= How to complete this task =
Report, as a bare number, how many lines in the data contain "Direktur".

# # # # # # #

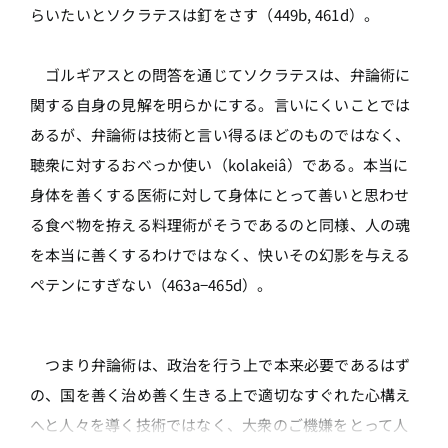
らいたいとソクラテスは釘をさす（449b, 461d）。
ゴルギアスとの問答を通じてソクラテスは、弁論術に
関する自身の見解を明らかにする。言いにくいことでは
あるが、弁論術は技術と言い得るほどのものではなく、
聴衆に対するおべっか使い（kolakeiâ）である。本当に
身体を善くする医術に対して身体にとって善いと思わせ
る食べ物を拵える料理術がそうであるのと同様、人の魂
を本当に善くするわけではなく、快いその幻影を与える
ペテンにすぎない（463a−465d）。
つまり弁論術は、政治を行う上で本来必要であるはず
の、国を善く治め善く生きる上で適切なすぐれた心構え
へと人々を導く技術ではなく、大衆のご機嫌をとって人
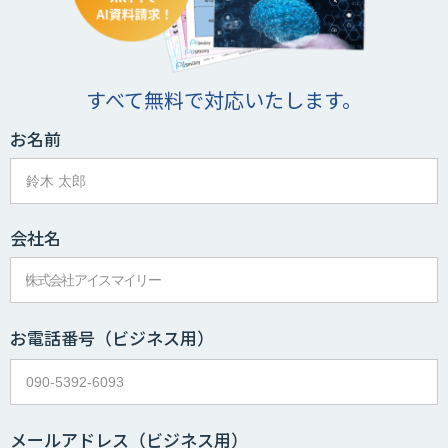
すべて無料で対応いたします。
お名前
会社名
お電話番号
（ビジネス用）
メールアドレス
（ビジネス用）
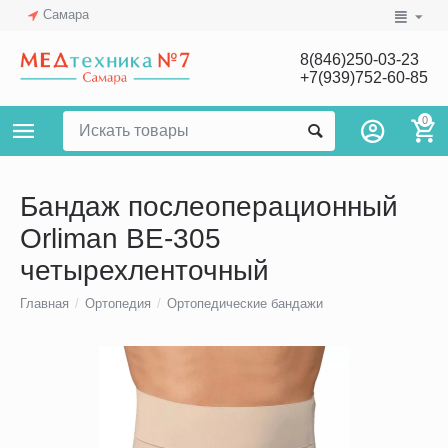
Самара
8(846)250-03-23
+7(939)752-60-85
0
Бандаж послеоперационный
Orliman BE-305
четырехленточный
Главная
/
Ортопедия
/
Ортопедические бандажи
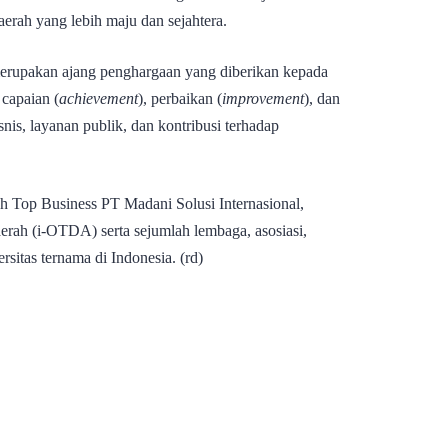
ah yang lebih maju dan sejahtera.
upakan ajang penghargaan yang diberikan kepada
capaian (
achievement
), perbaikan (
improvement
), dan
snis, layanan publik, dan kontribusi terhadap
ah Top Business PT Madani Solusi Internasional,
erah (i-OTDA) serta sejumlah lembaga, asosiasi,
rsitas ternama di Indonesia. (rd)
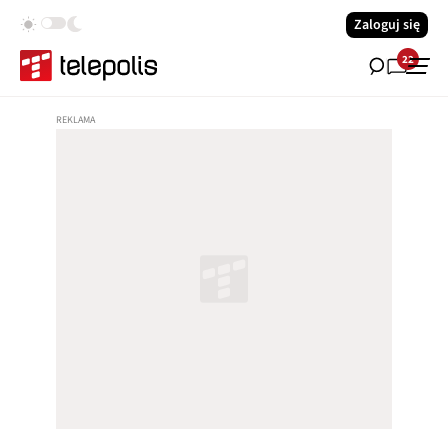
Zaloguj się
22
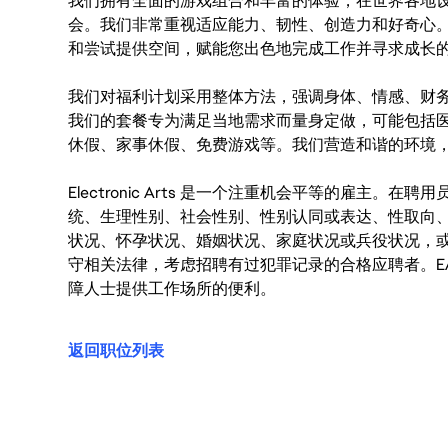
我们拥有全面的游戏组合和丰富的体验，在世界各地设有
会。我们非常重视适应能力、韧性、创造力和好奇心
和尝试提供空间，赋能您出色地完成工作并寻求成长
我们对福利计划采用整体方法，强调身体、情感、财
我们的套餐专为满足当地需求而量身定做，可能包括
休假、家事休假、免费游戏等。我们营造和谐的环境
Electronic Arts 是一个注重机会平等的雇主
统、生理性别、社会性别、性别认同或表达、性取向
状况、怀孕状况、婚姻状况、家庭状况或兵役状况，
守相关法律，考虑招聘有过犯罪记录的合格应聘者。E
障人士提供工作场所的便利。
返回职位列表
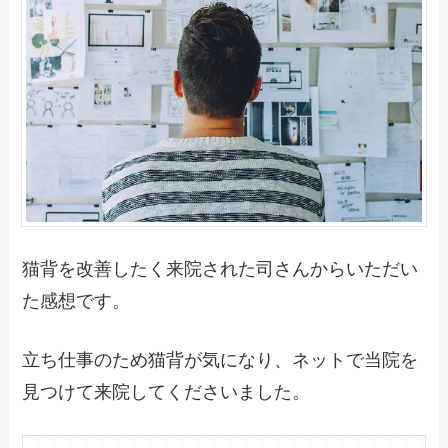
猫背を改善したく来院された司さんからいただい
た感想です。
立ち仕事のため猫背が気になり、ネットで当院を
見つけて来院してくださいました。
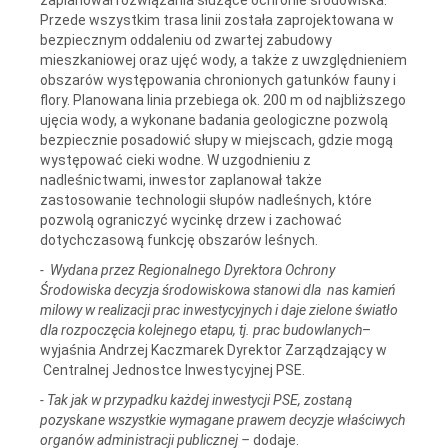
Przede wszystkim trasa linii została zaprojektowana w
bezpiecznym oddaleniu od zwartej zabudowy
mieszkaniowej oraz ujęć wody, a także z uwzględnieniem
obszarów występowania chronionych gatunków fauny i
flory. Planowana linia przebiega ok. 200 m od najbliższego
ujęcia wody, a wykonane badania geologiczne pozwolą
bezpiecznie posadowić słupy w miejscach, gdzie mogą
występować cieki wodne. W uzgodnieniu z
nadleśnictwami, inwestor zaplanował także
zastosowanie technologii słupów nadleśnych, które
pozwolą ograniczyć wycinkę drzew i zachować
dotychczasową funkcję obszarów leśnych.
- Wydana przez Regionalnego Dyrektora Ochrony
Środowiska decyzja środowiskowa stanowi dla nas kamień
milowy w realizacji prac inwestycyjnych i daje zielone światło
dla rozpoczęcia kolejnego etapu, tj.
prac budowlanych
–
wyjaśnia Andrzej Kaczmarek Dyrektor Zarządzający w
Centralnej Jednostce Inwestycyjnej PSE.
- Tak jak w przypadku każdej inwestycji PSE, zostaną
pozyskane wszystkie wymagane prawem decyzje właściwych
organów administracji publicznej –
dodaje.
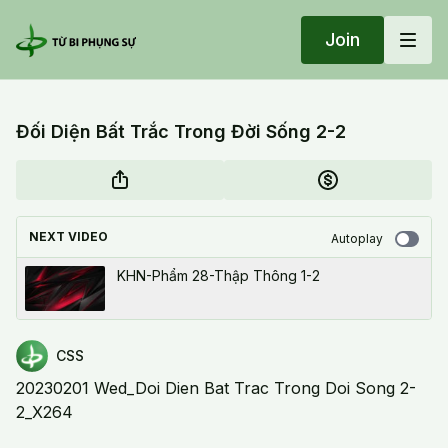
Join
Đối Diện Bất Trắc Trong Đời Sống 2-2
NEXT VIDEO
Autoplay
KHN-Phẩm 28-Thập Thông 1-2
CSS
20230201 Wed_Doi Dien Bat Trac Trong Doi Song 2-
2_X264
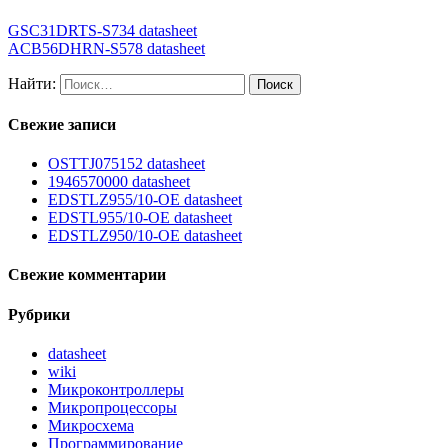
GSC31DRTS-S734 datasheet
ACB56DHRN-S578 datasheet
Найти:
Свежие записи
OSTTJ075152 datasheet
1946570000 datasheet
EDSTLZ955/10-OE datasheet
EDSTL955/10-OE datasheet
EDSTLZ950/10-OE datasheet
Свежие комментарии
Рубрики
datasheet
wiki
Микроконтроллеры
Микропроцессоры
Микросхема
Программирование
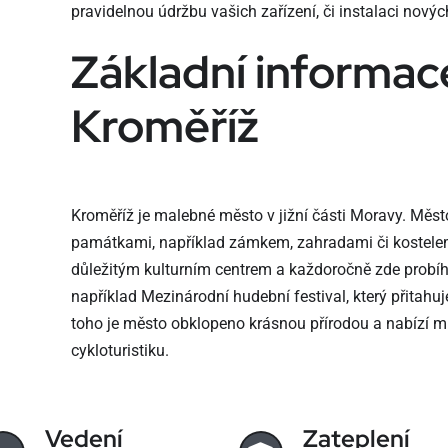
pravidelnou údržbu vašich zařízení, či instalaci nový
Základní informac
Kroměříž
Kroměříž je malebné město v jižní části Moravy. Měst
památkami, například zámkem, zahradami či kostelem 
důležitým kulturním centrem a každoročně zde probíhaj
například Mezinárodní hudební festival, který přitahu
toho je město obklopeno krásnou přírodou a nabízí m
cykloturistiku.
Vedení
Zateplení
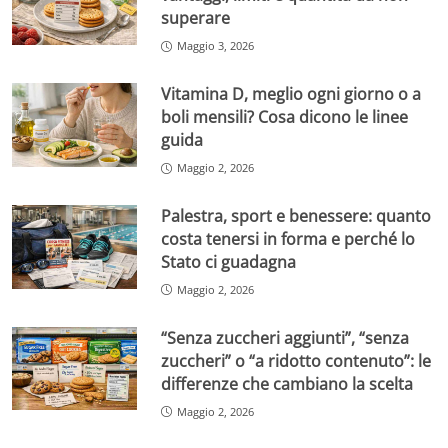
superare
Maggio 3, 2026
Vitamina D, meglio ogni giorno o a
boli mensili? Cosa dicono le linee
guida
Maggio 2, 2026
Palestra, sport e benessere: quanto
costa tenersi in forma e perché lo
Stato ci guadagna
Maggio 2, 2026
“Senza zuccheri aggiunti”, “senza
zuccheri” o “a ridotto contenuto”: le
differenze che cambiano la scelta
Maggio 2, 2026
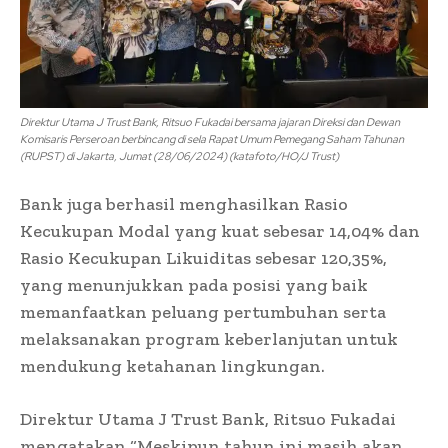
Direktur Utama J Trust Bank, Ritsuo Fukadai bersama jajaran Direksi dan Dewan
Komisaris Perseroan berbincang di sela Rapat Umum Pemegang Saham Tahunan
(RUPST) di Jakarta, Jumat (28/06/2024) (katafoto/HO/J Trust)
Bank juga berhasil menghasilkan Rasio
Kecukupan Modal yang kuat sebesar 14,04% dan
Rasio Kecukupan Likuiditas sebesar 120,35%,
yang menunjukkan pada posisi yang baik
memanfaatkan peluang pertumbuhan serta
melaksanakan program keberlanjutan untuk
mendukung ketahanan lingkungan.
Direktur Utama J Trust Bank, Ritsuo Fukadai
mengatakan “Meskipun tahun ini masih akan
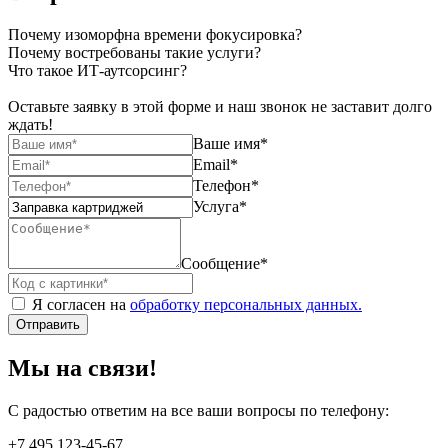
Почему изоморфна времени фокусировка?
Почему востребованы такие услуги?
Что такое ИТ-аутсорсинг?
Оставьте заявку в этой форме и наш звонок не заставит долго
ждать!
Ваше имя
*
Email
*
Телефон
*
Услуга
*
Сообщение
*
Я согласен на
обработку персональных данных.
Отправить
Мы на связи!
С радостью ответим на все ваши вопросы по телефону:
+7 495 123-45-67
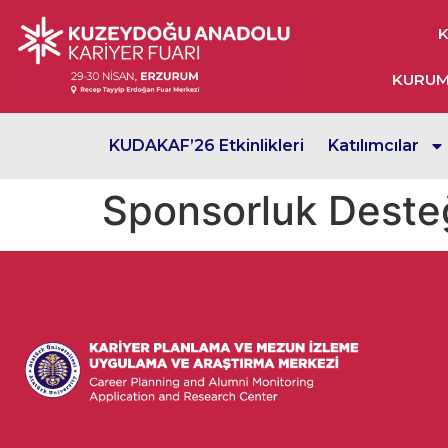
K
KURUM 
KUDAKAF’26 Etkinlikleri
Katılımcılar
Sponsorluk Desteğ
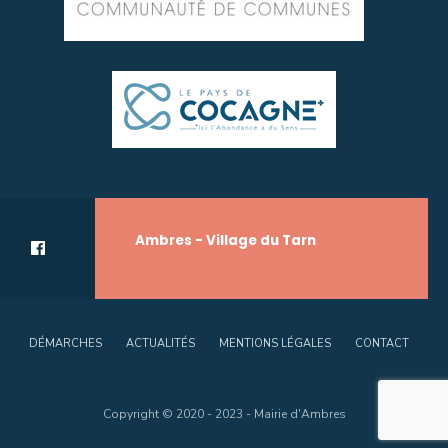
Ambres - Village du Tarn
DÉMARCHES
ACTUALITÉS
MENTIONS LÉGALES
CONTACT
Copyright © 2020 - 2023 - Mairie d'Ambres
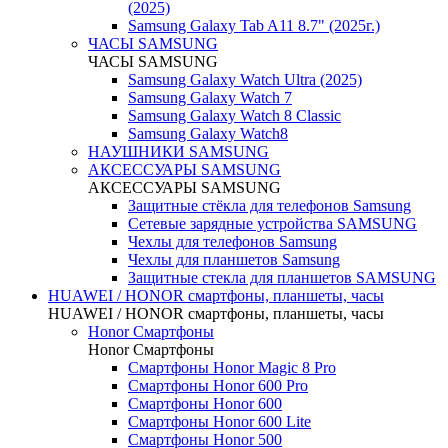
(2025)
Samsung Galaxy Tab A11 8.7" (2025г.)
ЧАСЫ SAMSUNG
ЧАСЫ SAMSUNG
Samsung Galaxy Watch Ultra (2025)
Samsung Galaxy Watch 7
Samsung Galaxy Watch 8 Classic
Samsung Galaxy Watch8
НАУШНИКИ SAMSUNG
АКСЕССУАРЫ SAMSUNG
АКСЕССУАРЫ SAMSUNG
Защитные стёкла для телефонов Samsung
Сетевые зарядные устройства SAMSUNG
Чехлы для телефонов Samsung
Чехлы для планшетов Samsung
Защитные стекла для планшетов SAMSUNG
HUAWEI / HONOR cмартфоны, планшеты, часы
HUAWEI / HONOR cмартфоны, планшеты, часы
Honor Смартфоны
Honor Смартфоны
Смартфоны Honor Magic 8 Pro
Смартфоны Honor 600 Pro
Смартфоны Honor 600
Смартфоны Honor 600 Lite
Смартфоны Honor 500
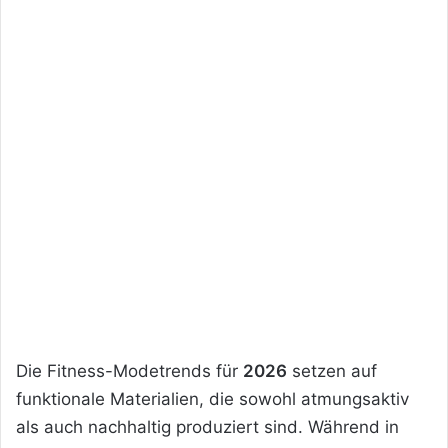
Die Fitness-Modetrends für
2026
setzen auf
funktionale Materialien, die sowohl atmungsaktiv
als auch nachhaltig produziert sind. Während in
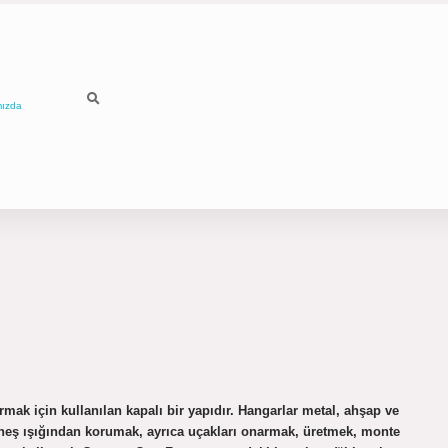
mızda
ak için kullanılan kapalı bir yapıdır. Hangarlar metal, ahşap ve
üneş ışığından korumak, ayrıca uçakları onarmak, üretmek, monte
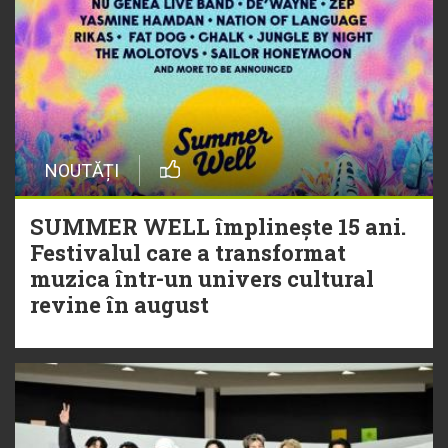
NOUTĂȚI
SUMMER WELL împlinește 15 ani.
Festivalul care a transformat
muzica într-un univers cultural
revine în august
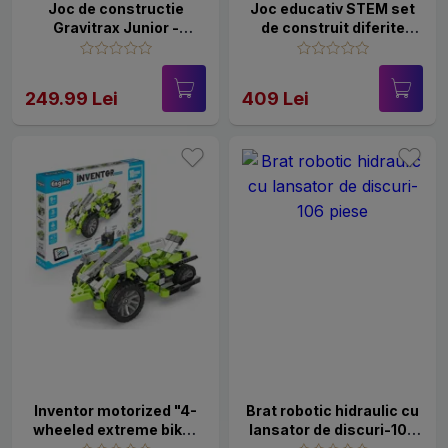
Joc de constructie
Joc educativ STEM set
Gravitrax Junior -
de construit diferite
Frozen - Set de baza
modele actionate cu
Gravitrax Junior +
energie solara
extensia Disney -
249.99 Lei
409 Lei
Regatul de Gheata
Inventor motorized "4-
Brat robotic hidraulic cu
wheeled extreme bike"
lansator de discuri-106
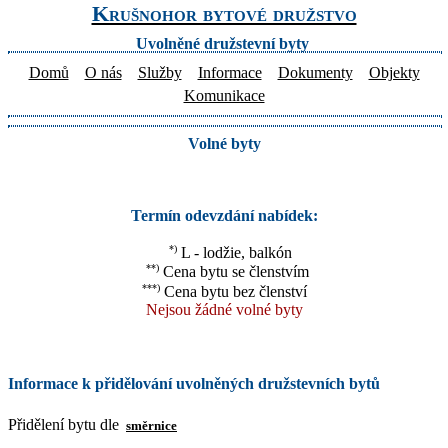
Krušnohor bytové družstvo
Uvolněné družstevní byty
Domů
O nás
Služby
Informace
Dokumenty
Objekty
Komunikace
Volné byty
Termín odevzdání nabídek:
*)
L - lodžie, balkón
**)
Cena bytu se členstvím
***)
Cena bytu bez členství
Nejsou žádné volné byty
Informace k přidělování uvolněných družstevních bytů
Přidělení bytu dle
směrnice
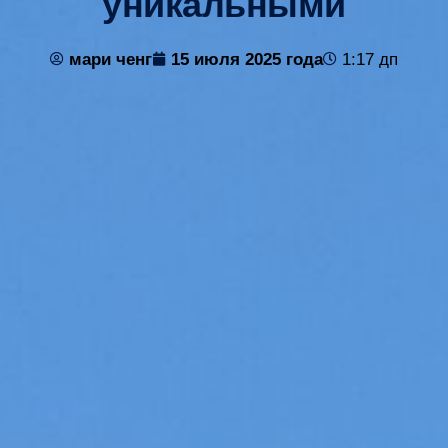
уникальными
мари ченг
15 июля 2025 года
1:17 дп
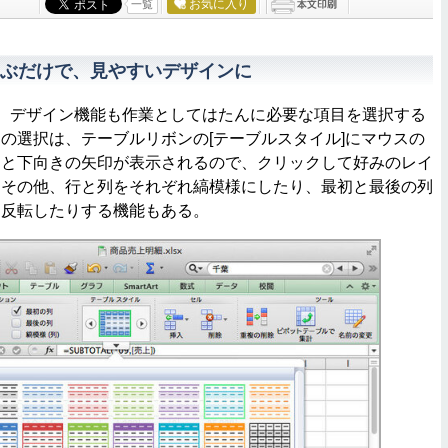
お気に入り
一覧
ぶだけで、見やすいデザインに
、デザイン機能も作業としてはたんに必要な項目を選択する
の選択は、テーブルリボンの[テーブルスタイル]にマウスの
ると下向きの矢印が表示されるので、クリックして好みのレイ
。その他、行と列をそれぞれ縞模様にしたり、最初と最後の列
を反転したりする機能もある。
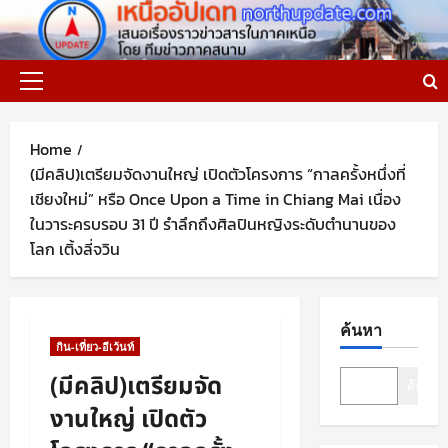
Skip
to
content
Primary
Menu
Home
(มีคลิป)เตรียมจัดงานใหญ่ เปิดตัวโครงการ “กาลครั้งหนึ่งที่
เชียงใหม่” หรือ Once Upon a Time in Chiang Mai เนื่อง
ในวาระครบรอบ 31 ปี รำลึกถึงศิลปินหญิงระดับตำนานของ
โลก เติ้งลี่จวิน
ค้นหา
กิน-เที่ยว-อีเว้นท์
(มีคลิป)เตรียมจัด
ค้นหา
งานใหญ่ เปิดตัว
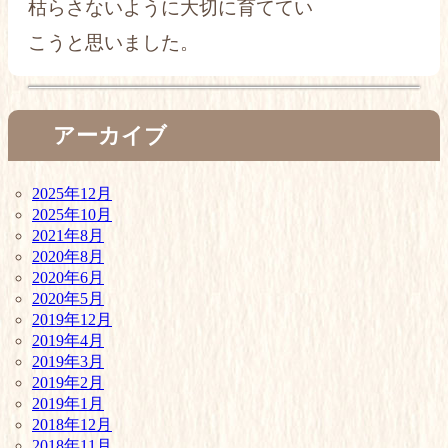
枯らさないように大切に育ててい
こうと思いました。
アーカイブ
2025年12月
2025年10月
2021年8月
2020年8月
2020年6月
2020年5月
2019年12月
2019年4月
2019年3月
2019年2月
2019年1月
2018年12月
2018年11月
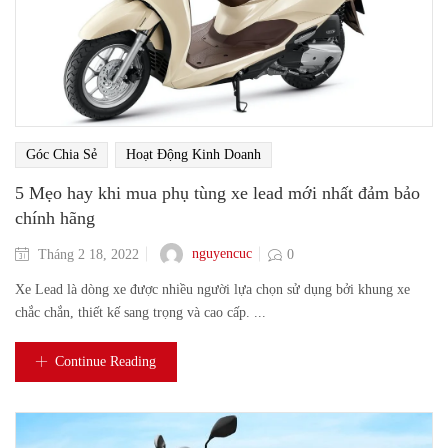
Góc Chia Sẻ
Hoạt Động Kinh Doanh
5 Mẹo hay khi mua phụ tùng xe lead mới nhất đảm bảo
chính hãng
nguyencuc
Tháng 2 18, 2022
0
Xe Lead là dòng xe được nhiều người lựa chọn sử dụng bởi khung xe
chắc chắn, thiết kế sang trọng và cao cấp. ...
Continue Reading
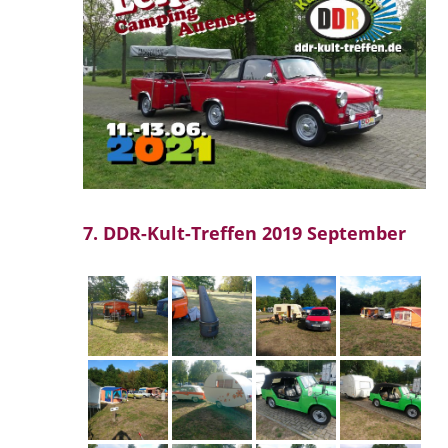
7. DDR-Kult-Treffen 2019 September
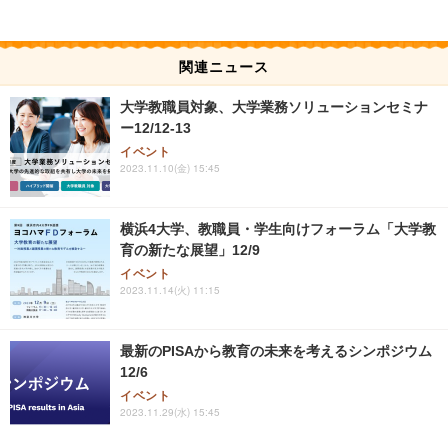
関連ニュース
大学教職員対象、大学業務ソリューションセミナ
ー12/12-13
イベント
2023.11.10(金) 15:45
横浜4大学、教職員・学生向けフォーラム「大学教
育の新たな展望」12/9
イベント
2023.11.14(火) 11:15
最新のPISAから教育の未来を考えるシンポジウム
12/6
イベント
2023.11.29(水) 15:45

# # # # # # #

= Solution to this task =
2